Well, it isn’t one thing – it’s a collection of things involving 5 principles of good planning – leadership, policy, evidence, decision-making, and delivery.

Since the 25YEP was published, I’ve followed the trajectory of the natural capital concept and the idea of being able to measure environmental net gain, following the introduction of BNG. I like the concept of Natural Capital because it offers a broad framework for thinking about the environment and the benefits that nature provides. I like it because it introduces the idea of quantifying the value of nature which can help to inform land use policy and decision making about what we need, where and why. And I like it because it is understood by both the business and environment sectors, and therefore offers a common language for politicians, planners, developers, and communities. In other words, natural capital supports those 5 principles of good planning.

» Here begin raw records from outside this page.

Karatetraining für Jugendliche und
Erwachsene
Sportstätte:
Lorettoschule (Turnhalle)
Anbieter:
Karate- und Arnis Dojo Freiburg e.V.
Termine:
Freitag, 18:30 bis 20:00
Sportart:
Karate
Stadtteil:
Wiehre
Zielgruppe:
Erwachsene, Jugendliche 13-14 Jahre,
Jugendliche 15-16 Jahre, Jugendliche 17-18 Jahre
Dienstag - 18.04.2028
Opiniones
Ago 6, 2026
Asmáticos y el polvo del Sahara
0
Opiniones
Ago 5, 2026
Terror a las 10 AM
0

Many local authorities have initiated natural capital assessments, some have gone further and published natural capital investment plans, and others have started to model the data to inform development schemes, working with willing developers. However, from talking to planners and reviewing Local Plans, it is evident that natural capital is some way off becoming mainstreamed in planning. It is there, as part of the policy narrative, drawing on paras. 174 & 175 of the NPPF, but we seem to lack the means to implement it in a meaningful way, at least, that’s how I see it. Planners tell me that there is an inconsistent level of understanding of natural capital in a planning context and the lack of tools and strong policy context means that green and blue infrastructure is often the default policy framework for enhancing the provision of the benefits from nature.

The consensus is that whilst natural capital is useful as part of an evidence base, we need to learn how to use it and apply it in practice, so that it becomes more mainstream.

I’m optimistic that natural capital and environmental net gain will have their day. Planners are already thinking about natural capital benefits in the context of BNG and LNRS, and I know of one planning authority (Bedford) blazing a trail for environmental net gain with a policy requirement (DM7) for major development in the submission version of their Local Plan (currently in examination so watch this space!). There will surely be others I don’t know about.

The last few months spent talking to planners about this has taught me one big lesson – Government provides the framework but the really good stuff happens at the local level. Planners continue to push the boundaries and we all need to learn from and share with each other.

So, as a starter for ten, we’ll be sharing some information on our website summarising our conversations with planners, and a snapshot of what we think the different bits of the jigsaw are. If you have ideas and experience of natural capital and planning for the environment that you would like to share, we’d love to hear from you.

Returning to the start again, I don’t know if natural capital is the ‘one ring to bind them all’ (sorry for mixing my metaphors) but my instinct is that it is an important piece of the jigsaw that will help us deliver a fully integrated set of environmental outcomes for planning.